Es el fracaso del Estado puesto en cifras. A decir de sus propios habitantes, México es un país con miedo.
Para nadie es un secreto el poder de fuerza de las organizaciones delictivas. El Ejército, la Marina y la Policía Federal lo han aceptado públicamente. Lo que nunca van a admitir, empezando por sus jefes políticos, es que México vive un conflicto armado interno de proporciones incluso superiores a la de una guerra civil por el número de muertos, desaparecidos, desplazados y un abultado etcétera de violaciones a la dignidad humana y a derechos esenciales en una democracia.
La recuperación de la paz es el principal tema de la elección presidencial de 2018. Sin paz no hay desarrollo. Ni económico, ni educativo, ni de ningún tipo. Las empresas han incrementado sus gastos para tener más seguridad y trasladan esos costos a los consumidores. En muchas partes del país, los maestros se están capacitando sobre cómo reaccionar para proteger a los niños en casos de balaceras afuera de las escuelas.
La disyuntiva es mantener o no el esquema de guerra de Felipe Calderón y Enrique Peña, cuyo saldo más ominoso es el festín de barbarie en el que participa también el Estado. El resultado también ha sido benéfico para los grupos delictivos. Aunque mutantes, siguen obteniendo grandes ganancias en esta guerra económica.

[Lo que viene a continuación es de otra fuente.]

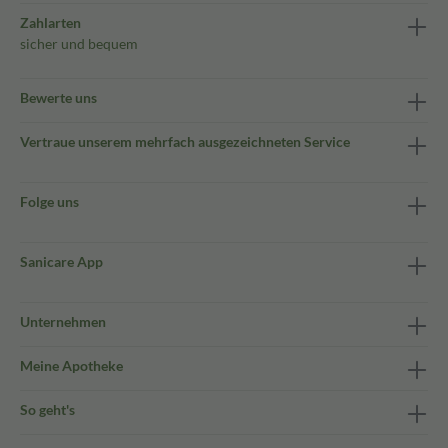
Zahlarten
sicher und bequem
Bewerte uns
Vertraue unserem mehrfach ausgezeichneten Service
Folge uns
Sanicare App
Unternehmen
Meine Apotheke
So geht's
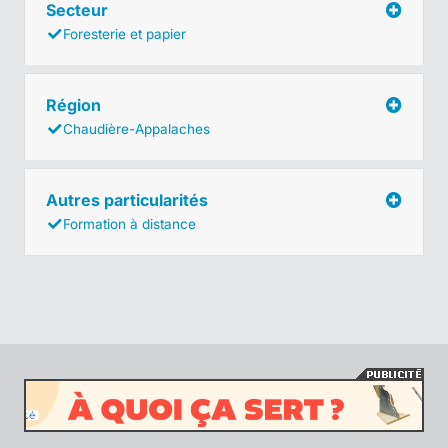
Secteur
Foresterie et papier
Région
Chaudière-Appalaches
Autres particularités
Formation à distance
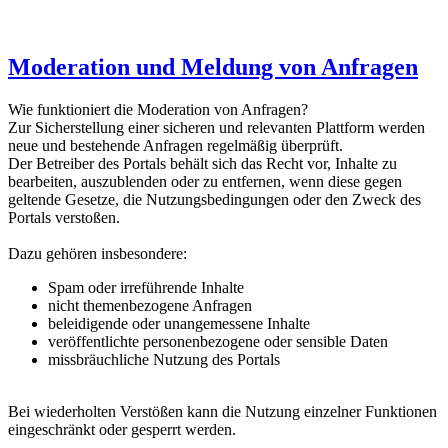
Moderation und Meldung von Anfragen
Wie funktioniert die Moderation von Anfragen?
Zur Sicherstellung einer sicheren und relevanten Plattform werden
neue und bestehende Anfragen regelmäßig überprüft.
Der Betreiber des Portals behält sich das Recht vor, Inhalte zu
bearbeiten, auszublenden oder zu entfernen, wenn diese gegen
geltende Gesetze, die Nutzungsbedingungen oder den Zweck des
Portals verstoßen.
Dazu gehören insbesondere:
Spam oder irreführende Inhalte
nicht themenbezogene Anfragen
beleidigende oder unangemessene Inhalte
veröffentlichte personenbezogene oder sensible Daten
missbräuchliche Nutzung des Portals
Bei wiederholten Verstößen kann die Nutzung einzelner Funktionen
eingeschränkt oder gesperrt werden.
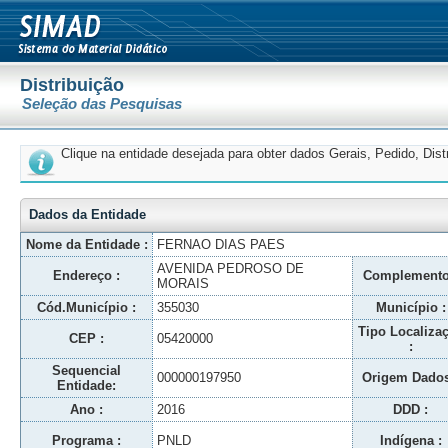
Distribuição
Seleção das Pesquisas
Clique na entidade desejada para obter dados Gerais, Pedido, Dis
Dados da Entidade
Nome da Entidade :
FERNAO DIAS PAES
AVENIDA PEDROSO DE
Endereço :
Complemento
MORAIS
Cód.Município :
355030
Município :
Tipo Localiza
CEP :
05420000
:
Sequencial
000000197950
Origem Dados
Entidade:
Ano :
2016
DDD :
Programa :
PNLD
Indígena :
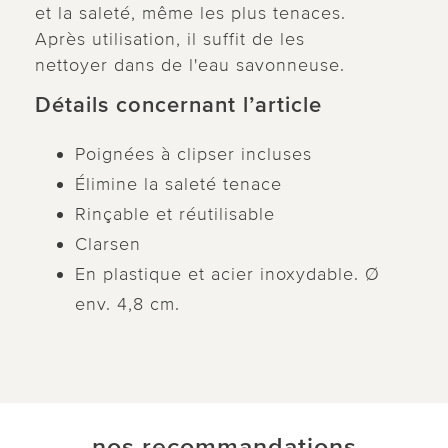
et la saleté, même les plus tenaces.
Après utilisation, il suffit de les
nettoyer dans de l'eau savonneuse.
Détails concernant l’article
Poignées à clipser incluses
Élimine la saleté tenace
Rinçable et réutilisable
Clarsen
En plastique et acier inoxydable. Ø
env. 4,8 cm.
nos recommandations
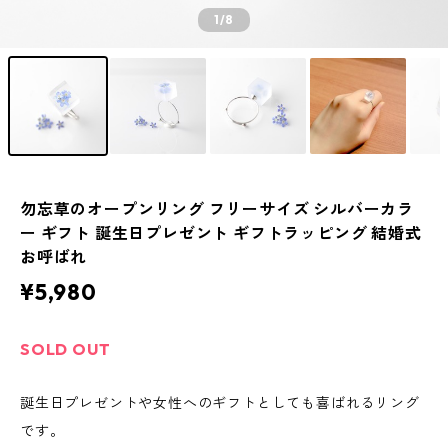
1
/8
勿忘草のオープンリング フリーサイズ シルバーカラ
ー ギフト 誕生日プレゼント ギフトラッピング 結婚式
お呼ばれ
¥5,980
SOLD OUT
誕生日プレゼントや女性へのギフトとしても喜ばれるリング
です。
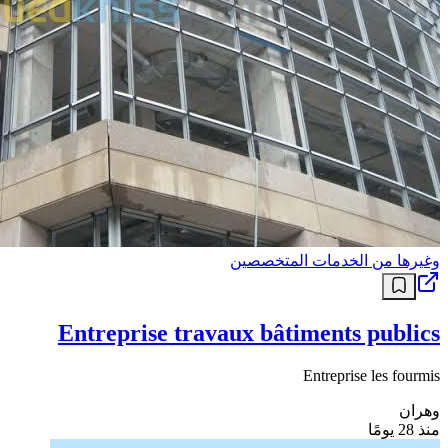
وغيرها من الخدمات المتخصصين
Entreprise travaux bâtiments publics
Entreprise les fourmis
وهران
منذ 28 يومًا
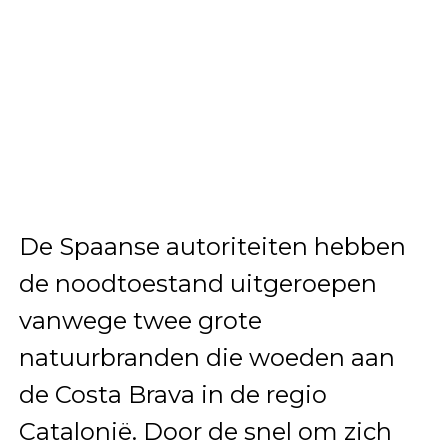
De Spaanse autoriteiten hebben
de noodtoestand uitgeroepen
vanwege twee grote
natuurbranden die woeden aan
de Costa Brava in de regio
Catalonië. Door de snel om zich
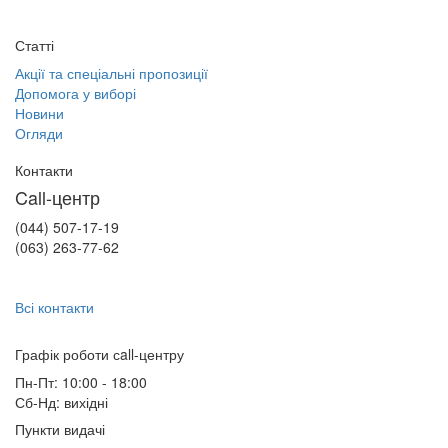
Статті
Акції та спеціальні пропозиції
Допомога у виборі
Новини
Огляди
Контакти
Call-центр
(044) 507-17-19
(063) 263-77-62
Всі контакти
Графік роботи сall-центру
Пн-Пт: 10:00 - 18:00
Сб-Нд: вихідні
Пункти видачі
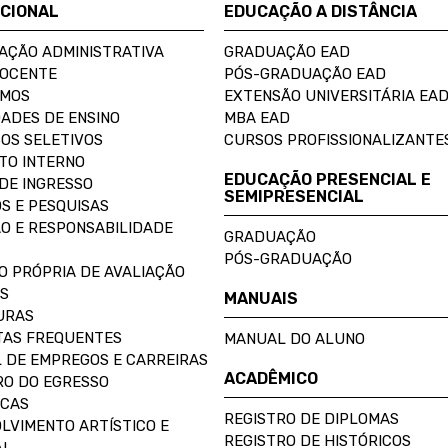
UCIONAL
EDUCAÇÃO A DISTÂNCIA
AÇÃO ADMINISTRATIVA
GRADUAÇÃO EAD
DOCENTE
PÓS-GRADUAÇÃO EAD
OMOS
EXTENSÃO UNIVERSITÁRIA EA
ADES DE ENSINO
MBA EAD
OS SELETIVOS
CURSOS PROFISSIONALIZANTE
TO INTERNO
EDUCAÇÃO PRESENCIAL E
DE INGRESSO
SEMIPRESENCIAL
S E PESQUISAS
O E RESPONSABILIDADE
GRADUAÇÃO
PÓS-GRADUAÇÃO
O PRÓPRIA DE AVALIAÇÃO
S
MANUAIS
URAS
AS FREQUENTES
MANUAL DO ALUNO
 DE EMPREGOS E CARREIRAS
ACADÊMICO
O DO EGRESSO
ECAS
REGISTRO DE DIPLOMAS
LVIMENTO ARTÍSTICO E
REGISTRO DE HISTÓRICOS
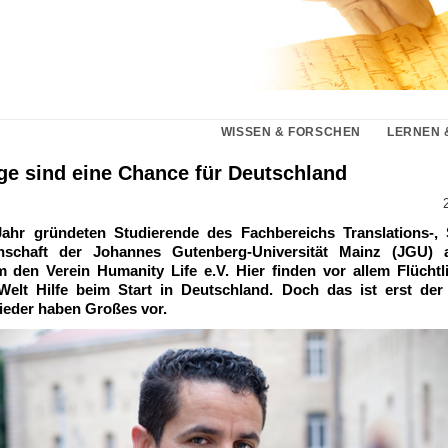
WISSEN & FORSCHEN
LERNEN 
nge sind eine Chance für Deutschland
ahr gründeten Studierende des Fachbereichs Translations-,
enschaft der Johannes Gutenberg-Universität Mainz (JGU) 
 den Verein Humanity Life e.V. Hier finden vor allem Flüchtl
Welt Hilfe beim Start in Deutschland. Doch das ist erst der
ieder haben Großes vor.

Andrés Manuel López Obrador dice estar dispuesto a acabar con ese esquema. Es el único candidato presidencial en esa posición. Aun cuando se lo propusiera, los primeros tiempos de su eventual gobierno estarían marcados también por la violencia, dado el actual ciclo de confrontación y la inercia que mantendrá. Pero por más que quiera hacerlo y se levante de madrugada para tener reuniones con su gabinete de seguridad, no basta con su voluntad para que en México haya paz.